Keep your yard clean of dog waste as well and fill in any holes your pet has dug. Nothing puts a negative impression in a buyer's mind like stepping into a stinky mess or twisting an ankle while doing a simple property walk.
Bold carpet. Decades past gave us an array of bold colors, from hunter green to vibrant red. Unfortunately, many of these hues are still alive and well, living in today's listings.
If only one room is affected, it is tempting to believe a buyer will think changing one room of carpet isn't a big deal. But that's not how prospective buyers are likely to think. Instead, in their mind, your home is simply, "the one with the ugly carpet." All other things equal, they are going to choose the home without the 90s carpet. Updating the room with fresh, neutral carpet or flooring is a smart investment.
Clutter and cleanliness. Surprising as it may seem, it could be that your standards of cleanliness are not as high as buyers viewing your home. Take out the guesswork and hire a professional to give your home a deep clean from top to bottom.

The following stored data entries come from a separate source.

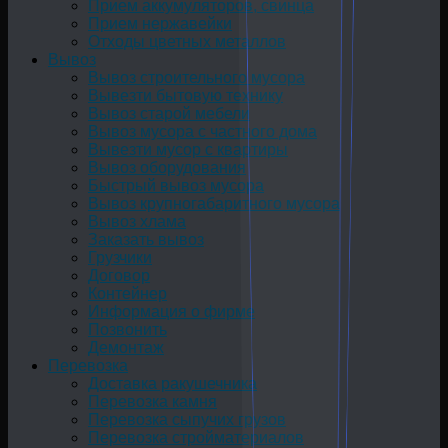
Прием аккумуляторов, свинца
Прием нержавейки
Отходы цветных металлов
Вывоз
Вывоз строительного мусора
Вывезти бытовую технику
Вывоз старой мебели
Вывоз мусора с частного дома
Вывезти мусор с квартиры
Вывоз оборудования
Быстрый вывоз мусора
Вывоз крупногабаритного мусора
Вывоз хлама
Заказать вывоз
Грузчики
Договор
Контейнер
Информация о фирме
Позвонить
Демонтаж
Перевозка
Доставка ракушечника
Перевозка камня
Перевозка сыпучих грузов
Перевозка стройматериалов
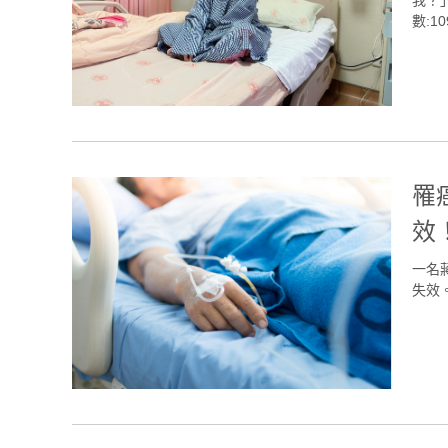
數:10
罹
效
一名
失效。(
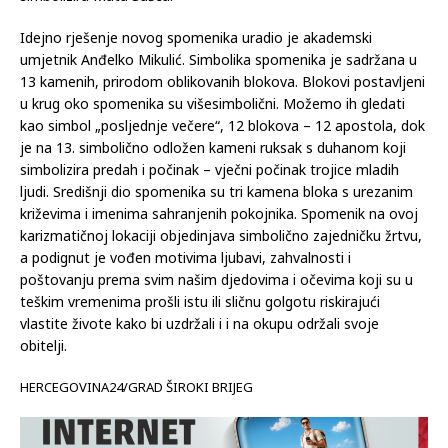
Idejno rješenje novog spomenika uradio je akademski
umjetnik Anđelko Mikulić. Simbolika spomenika je sadržana u
13 kamenih, prirodom oblikovanih blokova. Blokovi postavljeni
u krug oko spomenika su višesimbolični. Možemo ih gledati
kao simbol „posljednje večere“, 12 blokova – 12 apostola, dok
je na 13. simbolično odložen kameni ruksak s duhanom koji
simbolizira predah i počinak – vječni počinak trojice mladih
ljudi. Središnji dio spomenika su tri kamena bloka s urezanim
križevima i imenima sahranjenih pokojnika. Spomenik na ovoj
karizmatičnoj lokaciji objedinjava simbolično zajedničku žrtvu,
a podignut je vođen motivima ljubavi, zahvalnosti i
poštovanju prema svim našim djedovima i očevima koji su u
teškim vremenima prošli istu ili sličnu golgotu riskirajući
vlastite živote kako bi uzdržali i i na okupu održali svoje
obitelji.
HERCEGOVINA24/GRAD ŠIROKI BRIJEG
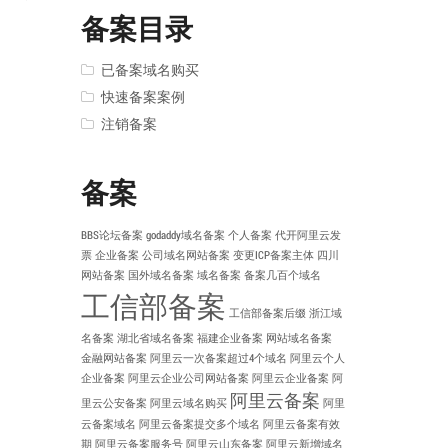
备案目录
已备案域名购买
快速备案案例
注销备案
备案
BBS论坛备案
godaddy域名备案
个人备案
代开阿里云发
票
企业备案
公司域名网站备案
变更ICP备案主体
四川
网站备案
国外域名备案
域名备案
备案几百个域名
工信部备案
工信部备案后缀
浙江域
名备案
湖北省域名备案
福建企业备案
网站域名备案
金融网站备案
阿里云一次备案超过4个域名
阿里云个人
企业备案
阿里云企业公司网站备案
阿里云企业备案
阿
阿里云备案
里云公安备案
阿里云域名购买
阿里
云备案域名
阿里云备案提交多个域名
阿里云备案有效
期
阿里云备案服务号
阿里云山东备案
阿里云新增域名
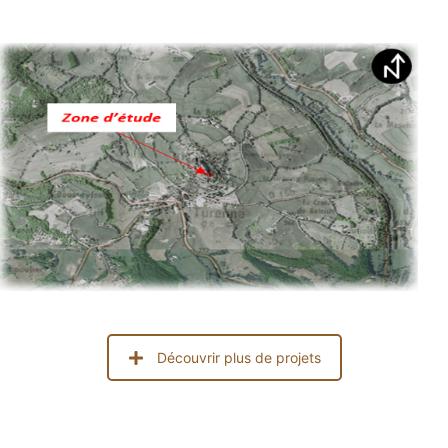
Découvrir plus de projets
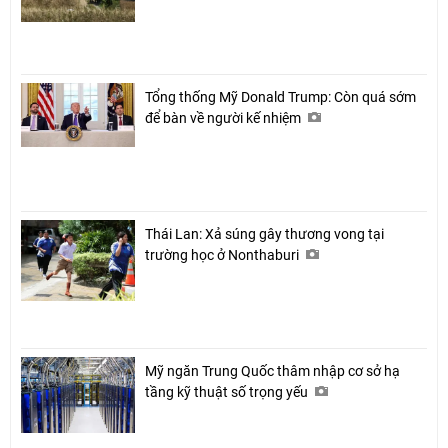
Tổng thống Mỹ Donald Trump: Còn quá sớm
để bàn về người kế nhiệm
Thái Lan: Xả súng gây thương vong tại
trường học ở Nonthaburi
Mỹ ngăn Trung Quốc thâm nhập cơ sở hạ
tầng kỹ thuật số trọng yếu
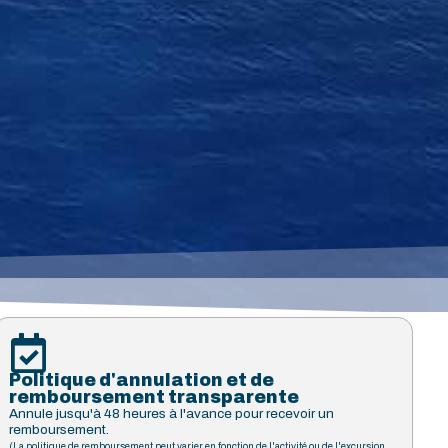
Politique d'annulation et de
remboursement transparente
Annule jusqu'à 48 heures à l'avance pour recevoir un
remboursement.
(La politique de remboursement peut varier en fonction de l'activité ou de l'excursion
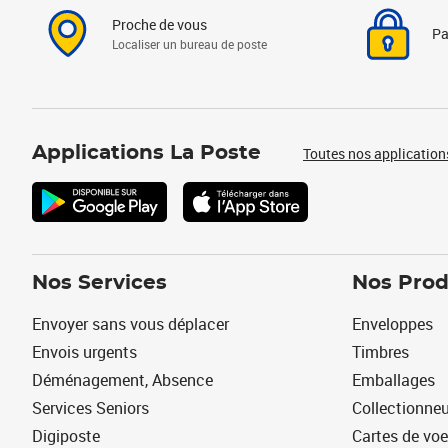
Proche de vous
Pa
Localiser un bureau de poste
Applications La Poste
Toutes nos application
Nos Services
Nos Prod
Envoyer sans vous déplacer
Enveloppes
Envois urgents
Timbres
Déménagement, Absence
Emballages
Services Seniors
Collectionne
Digiposte
Cartes de vo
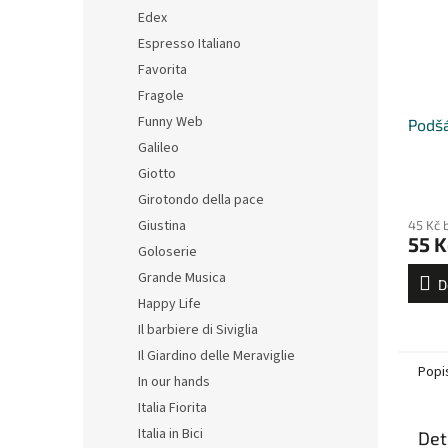
Edex
Espresso Italiano
Favorita
Fragole
Funny Web
Podšá
Galileo
Giotto
Girotondo della pace
Giustina
45 Kč 
55 K
Goloserie
Grande Musica
D
Happy Life
Il barbiere di Siviglia
Il Giardino delle Meraviglie
Popi
In our hands
Italia Fiorita
Italia in Bici
Det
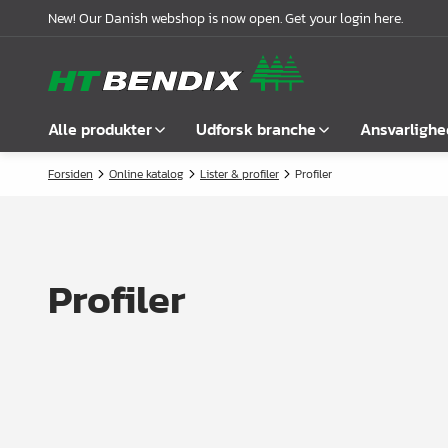
New! Our Danish webshop is now open. Get your login here.
Alle produkter
Udforsk branche
Ansvarlighe
Forsiden
Online katalog
Lister & profiler
Profiler
Vis alle
Møbelindustrien
Om os
Befæstelse
Badindustrien
Vores historie
Greb
Køkkenindustrien
Logistik
Profiler
Låse
Garderobeløsninger
Compliance
Samlebeslag
Kontorindretning
Samarbejdspartnere
Hyldebærere &
Case stories
hyldeknægte
Nyheder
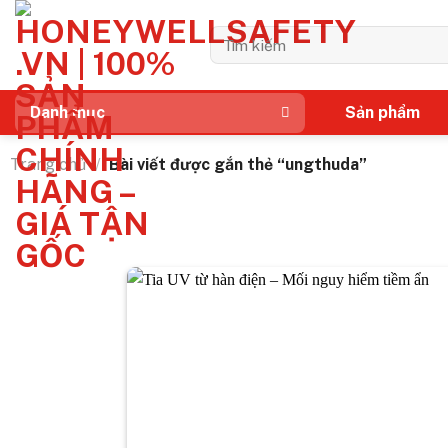
Bỏ
qua
Tìm
kiếm:
nội
dung
Sản phẩm
Danh mục
Trang chủ
/
Bài viết được gắn thẻ “ungthuda”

The same goes for clutter. What you may see as decor or a delightful collection can be seen by prospective buyers as nothing but clutter. If you have too much clutter in your home or garage, buyers will begin to wonder how much work they will need to put into cleaning your home before they move in. Second, too much clutter around your house will have buyers concerned you won't take it all with you when you move and they will be left to deal with a mess.
Offensive neighbors. While difficult to fix, problems associated with your neighbors could be scaring buyers away. A dog barking constantly or overgrown yard, may have buyers scratching your home from their list. If you are on good terms with your neighbors, ask for their help. If they are having trouble keeping up their yard, offer to cut the grass. If the problem is severe enough, you may need to get the HOA or city government involved. You may want to consider installing a tall fence or other barrier between the properties.